CSV Writer adds new line in quoted string

Hi,

I have a table containing about 16M rows. I wan to export it in csv using the CSV writer. The node runs and does not return any warning.

The issue is when I read the file, I get an error:

"Execute failed: New line in quoted string (or closing quote missing). In line 21662."

Indeed, when I look at the content in nano:

"ZINC56683490","C(=N
1cnnc1-c1ccn[nH]1)c1ccccc1",35,"ZINC33332545",40020.0


I wrote twice the file and I got the same error at the same lines.
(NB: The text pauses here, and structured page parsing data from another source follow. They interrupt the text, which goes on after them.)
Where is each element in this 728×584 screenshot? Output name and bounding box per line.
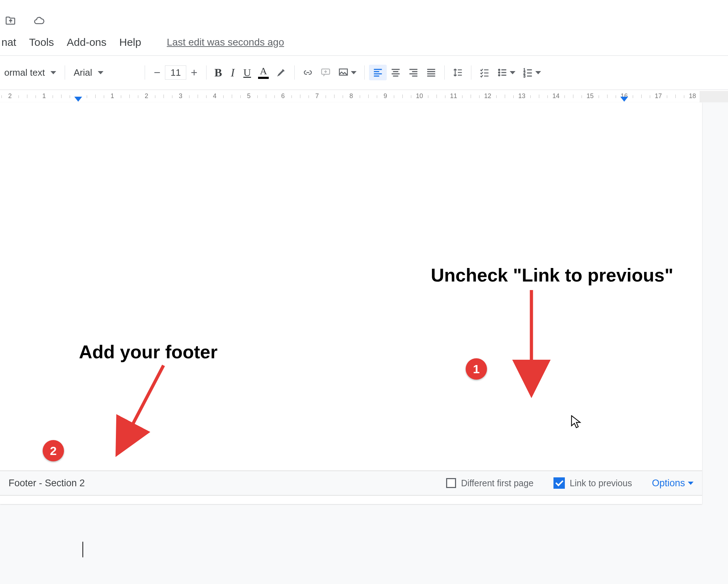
- annotation-arrow-2: [117, 365, 181, 452]
- paragraph-style-label: ormal text: [4, 67, 45, 78]
- ruler[interactable]: 21123456789101112131415161718: [0, 91, 696, 102]
- different-first-page-label: Different first page: [461, 478, 534, 488]
- svg-point-3: [498, 72, 500, 74]
- menu-help[interactable]: Help: [118, 34, 143, 50]
- toolbar-separator: [65, 65, 65, 80]
- chevron-down-icon: [510, 71, 515, 74]
- font-family-select[interactable]: Arial: [69, 67, 140, 78]
- align-left-button[interactable]: [369, 65, 387, 80]
- toolbar-separator: [471, 65, 471, 80]
- link-to-previous-checkbox[interactable]: [553, 477, 565, 489]
- move-file-icon[interactable]: [4, 14, 18, 28]
- toolbar-separator: [206, 65, 207, 80]
- annotation-badge-2: 2: [43, 440, 64, 461]
- italic-button[interactable]: I: [226, 65, 240, 80]
- annotation-arrow-1: [523, 290, 544, 391]
- link-to-previous-option[interactable]: Link to previous: [553, 477, 632, 489]
- paragraph-style-select[interactable]: ormal text: [0, 67, 60, 78]
- font-size-decrease-button[interactable]: −: [149, 65, 165, 80]
- text-cursor: [82, 542, 83, 557]
- highlight-button[interactable]: [272, 65, 290, 80]
- svg-line-9: [124, 365, 164, 440]
- footer-toolbar: Footer - Section 2 Different first page …: [0, 471, 702, 495]
- annotation-uncheck-label: Uncheck "Link to previous": [431, 264, 673, 286]
- toolbar-separator: [145, 65, 145, 80]
- bold-button[interactable]: B: [211, 65, 225, 80]
- toolbar-separator: [294, 65, 295, 80]
- font-family-label: Arial: [74, 67, 92, 78]
- chevron-down-icon: [50, 71, 56, 74]
- align-justify-button[interactable]: [422, 65, 440, 80]
- divider: [0, 55, 728, 56]
- ruler-margin-shade: [700, 91, 728, 102]
- different-first-page-option[interactable]: Different first page: [446, 478, 534, 488]
- svg-point-4: [498, 74, 500, 76]
- annotation-badge-1: 1: [466, 358, 487, 380]
- chevron-down-icon: [535, 71, 541, 74]
- bulleted-list-button[interactable]: [493, 65, 519, 80]
- footer-options-label: Options: [652, 478, 685, 489]
- toolbar: ormal text Arial − 11 + B I U A: [0, 63, 545, 82]
- font-size-input[interactable]: 11: [165, 65, 186, 80]
- document-page[interactable]: Uncheck "Link to previous" Add your foot…: [0, 102, 702, 504]
- different-first-page-checkbox[interactable]: [446, 478, 456, 488]
- toolbar-separator: [364, 65, 365, 80]
- font-size-increase-button[interactable]: +: [186, 65, 202, 80]
- chevron-down-icon: [351, 71, 357, 74]
- chevron-down-icon: [98, 71, 103, 74]
- align-right-button[interactable]: [405, 65, 422, 80]
- add-comment-button[interactable]: [317, 65, 334, 80]
- cloud-status-icon[interactable]: [32, 14, 46, 28]
- insert-image-button[interactable]: [334, 65, 360, 80]
- last-edit-link[interactable]: Last edit was seconds ago: [167, 37, 284, 48]
- underline-button[interactable]: U: [240, 65, 255, 80]
- text-color-button[interactable]: A: [255, 65, 272, 80]
- chevron-down-icon: [688, 482, 694, 485]
- toolbar-separator: [444, 65, 445, 80]
- menu-addons[interactable]: Add-ons: [65, 34, 108, 50]
- svg-point-2: [498, 69, 500, 71]
- menu-tools[interactable]: Tools: [28, 34, 55, 50]
- footer-options-button[interactable]: Options: [652, 478, 694, 489]
- menu-format[interactable]: nat: [0, 34, 18, 50]
- mouse-cursor-icon: [571, 415, 581, 430]
- menu-bar: nat Tools Add-ons Help Last edit was sec…: [0, 34, 284, 50]
- divider: [0, 90, 728, 90]
- svg-text:3: 3: [524, 74, 526, 78]
- checklist-button[interactable]: [476, 65, 493, 80]
- insert-link-button[interactable]: [299, 65, 317, 80]
- annotation-addfooter-label: Add your footer: [79, 341, 218, 363]
- footer-section-label: Footer - Section 2: [9, 478, 85, 489]
- link-to-previous-label: Link to previous: [570, 478, 632, 488]
- numbered-list-button[interactable]: 123: [519, 65, 545, 80]
- font-size-control: − 11 +: [149, 65, 202, 80]
- page-container: Uncheck "Link to previous" Add your foot…: [0, 102, 728, 584]
- line-spacing-button[interactable]: [449, 65, 467, 80]
- align-center-button[interactable]: [387, 65, 405, 80]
I also try to write the files without quotes and replacing the separator by \t but the problem still occurs at the same position.

 

Did I miss something or the node is not able to write correctly a csv file?

 

Thank you in advance.

 

Nicolas

PS: Knime 3.1.2, Ubuntu 14.04 64bits

I have found a workaround which is a little dangereous but works in my case. It is to allow multi line quoted strings.

Hope this will help.

 

Nicolas

looks like the csv node is interpreting a part of the the chemical notation of *\n* (where both stars can be anything).
Traditionally \n means newline, so that is not that strange that it is doing that.
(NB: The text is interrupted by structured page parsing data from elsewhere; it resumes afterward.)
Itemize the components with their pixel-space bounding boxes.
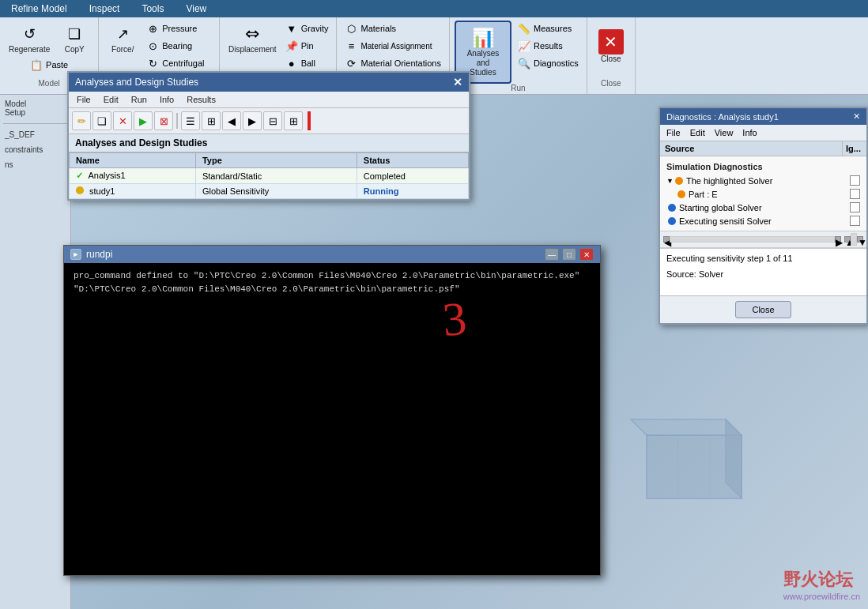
gravity-button[interactable]: ▼ Gravity <box>282 21 332 36</box>
diag-info-line3: Source: Solver <box>666 269 860 279</box>
bearing-button[interactable]: ⊙ Bearing <box>143 38 214 54</box>
constraints-buttons: ⇔ Displacement ▼ Gravity 📌 Pin ● Ball <box>225 21 331 71</box>
toolbar-run-button[interactable]: ▶ <box>134 111 153 130</box>
paste-button[interactable]: 📋 Paste <box>27 57 71 73</box>
diag-checkbox-1[interactable] <box>850 175 860 186</box>
analyses-dialog: Analyses and Design Studies ✕ File Edit … <box>67 71 470 201</box>
diag-tree-item-1[interactable]: ▼ The highlighted Solver <box>663 174 863 187</box>
model-buttons: ↺ Regenerate ❏ CopY <box>5 21 93 57</box>
row1-type: Standard/Static <box>195 168 357 184</box>
diagnostics-button[interactable]: 🔍 Diagnostics <box>515 55 582 71</box>
sidebar-model-setup[interactable]: ModelSetup <box>3 98 67 118</box>
menu-edit[interactable]: Edit <box>100 93 122 106</box>
sidebar-ns[interactable]: ns <box>3 159 67 171</box>
diagnostics-close-button[interactable]: Close <box>735 301 791 318</box>
copy-button[interactable]: ❏ CopY <box>55 21 93 57</box>
measures-icon: 📏 <box>518 22 530 35</box>
diag-checkbox-1a[interactable] <box>850 189 860 199</box>
diag-dot-blue-3 <box>668 217 676 225</box>
bearing-label: Bearing <box>162 41 192 51</box>
ball-button[interactable]: ● Ball <box>282 55 332 71</box>
toolbar-list-button[interactable]: ☰ <box>181 111 200 130</box>
diag-menu-edit[interactable]: Edit <box>687 126 708 139</box>
menu-results[interactable]: Results <box>183 93 219 106</box>
diagnostics-columns-header: Source Ig... <box>660 141 866 156</box>
toolbar-delete-button[interactable]: ✕ <box>113 111 132 130</box>
sidebar-constraints[interactable]: _S_DEF <box>3 129 67 141</box>
toolbar-red-indicator <box>308 111 311 130</box>
regenerate-icon: ↺ <box>18 23 40 45</box>
checkmark-icon: ✓ <box>76 171 83 180</box>
menu-info[interactable]: Info <box>157 93 177 106</box>
toolbar-pencil-button[interactable]: ✏ <box>72 111 91 130</box>
pin-button[interactable]: 📌 Pin <box>282 38 332 54</box>
diagnostics-close-x[interactable]: ✕ <box>853 111 860 122</box>
col-type: Type <box>195 153 357 168</box>
analyses-dialog-close-button[interactable]: ✕ <box>453 76 462 88</box>
displacement-button[interactable]: ⇔ Displacement <box>225 21 281 71</box>
materials-icon: ⬡ <box>345 22 357 35</box>
terminal-minimize-button[interactable]: — <box>545 248 559 261</box>
diag-scroll-down[interactable]: ▼ <box>857 236 863 242</box>
row2-name-text: study1 <box>89 186 115 196</box>
pressure-button[interactable]: ⊕ Pressure <box>143 21 214 36</box>
diagnostics-info-area: Executing sensitivity step 1 of 11 Sourc… <box>660 248 866 295</box>
running-dot-icon <box>76 186 84 194</box>
menu-file[interactable]: File <box>74 93 94 106</box>
terminal-title-text: rundpi <box>86 249 112 260</box>
terminal-window-buttons: — □ ✕ <box>545 248 594 261</box>
results-button[interactable]: 📈 Results <box>515 38 582 54</box>
row1-status: Completed <box>357 168 468 184</box>
diag-checkbox-2[interactable] <box>850 202 860 212</box>
toolbar-expand-button[interactable]: ⊟ <box>263 111 282 130</box>
nav-item-refine[interactable]: Refine Model <box>6 2 72 16</box>
diag-scroll-right[interactable]: ▶ <box>835 236 841 242</box>
diag-tree-item-2[interactable]: Starting global Solver <box>663 201 863 214</box>
diag-vscroll-track[interactable] <box>851 233 857 246</box>
regenerate-button[interactable]: ↺ Regenerate <box>5 21 54 57</box>
terminal-title-left: ► rundpi <box>70 249 112 260</box>
diag-menu-info[interactable]: Info <box>739 126 760 139</box>
centrifugal-button[interactable]: ↻ Centrifugal <box>143 55 214 71</box>
toolbar-next-button[interactable]: ▶ <box>243 111 262 130</box>
ball-label: Ball <box>301 58 315 68</box>
measures-button[interactable]: 📏 Measures <box>515 21 582 36</box>
diag-scrollbar-track[interactable] <box>670 236 835 242</box>
diag-menu-file[interactable]: File <box>663 126 684 139</box>
diag-item-3-text: Executing sensiti Solver <box>679 216 850 226</box>
diag-scroll-up[interactable]: ▲ <box>844 236 851 242</box>
top-nav: Refine Model Inspect Tools View <box>0 0 868 17</box>
toolbar-pause-button[interactable]: ⊠ <box>154 111 173 130</box>
table-row[interactable]: study1 Global Sensitivity Running <box>70 184 469 199</box>
nav-item-view[interactable]: View <box>181 2 211 16</box>
close-ribbon-button[interactable]: ✕ Close <box>592 27 630 66</box>
toolbar-collapse-button[interactable]: ⊞ <box>284 111 303 130</box>
table-row[interactable]: ✓ Analysis1 Standard/Static Completed <box>70 168 469 184</box>
analyses-table: Name Type Status ✓ Analysis1 Standard/St… <box>69 152 469 199</box>
nav-item-tools[interactable]: Tools <box>137 2 168 16</box>
materials-button[interactable]: ⬡ Materials <box>342 21 444 36</box>
materials-btns: ⬡ Materials ≡ Material Assignment ⟳ Mate… <box>342 21 444 71</box>
copy-icon: ❏ <box>63 23 85 45</box>
terminal-maximize-button[interactable]: □ <box>562 248 576 261</box>
toolbar-copy-button[interactable]: ❏ <box>92 111 111 130</box>
results-label: Results <box>534 41 563 51</box>
diagnostics-dialog: Diagnostics : Analysis study1 ✕ File Edi… <box>659 107 868 325</box>
left-sidebar: ModelSetup _S_DEF constraints ns <box>0 95 71 609</box>
material-assignment-button[interactable]: ≡ Material Assignment <box>342 38 444 54</box>
material-orientations-icon: ⟳ <box>345 57 357 70</box>
material-orientations-label: Material Orientations <box>360 58 441 68</box>
terminal-close-button[interactable]: ✕ <box>579 248 594 261</box>
diag-tree-item-3[interactable]: Executing sensiti Solver <box>663 214 863 227</box>
diag-scroll-left[interactable]: ◀ <box>663 236 670 242</box>
menu-run[interactable]: Run <box>128 93 150 106</box>
toolbar-table-button[interactable]: ⊞ <box>202 111 221 130</box>
nav-item-inspect[interactable]: Inspect <box>85 2 125 16</box>
sidebar-constraints2[interactable]: constraints <box>3 144 67 156</box>
diag-menu-view[interactable]: View <box>711 126 737 139</box>
pressure-label: Pressure <box>162 24 197 33</box>
diag-tree-item-1a[interactable]: Part : E <box>663 187 863 201</box>
material-orientations-button[interactable]: ⟳ Material Orientations <box>342 55 444 71</box>
diag-checkbox-3[interactable] <box>850 216 860 226</box>
toolbar-prev-button[interactable]: ◀ <box>222 111 241 130</box>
You could try to work around it by replacing \ with its escaped form \\ before exporting, but there you are opening a can of worms.

Allowing multilined quoted strings is not a good solution either becouse the compound was changed by replacing the \n with a newline, so a bond and an atom is missing.

 

Personally i always stick to sdf for compound data.

 

You are right, the \n contained in the string could explain this error and I did not think about it. However, in the example above there is no such character.

The problematic pattern seems to be c or n followed by 1 followed by lowercase c or n, but I did not look for every possibility.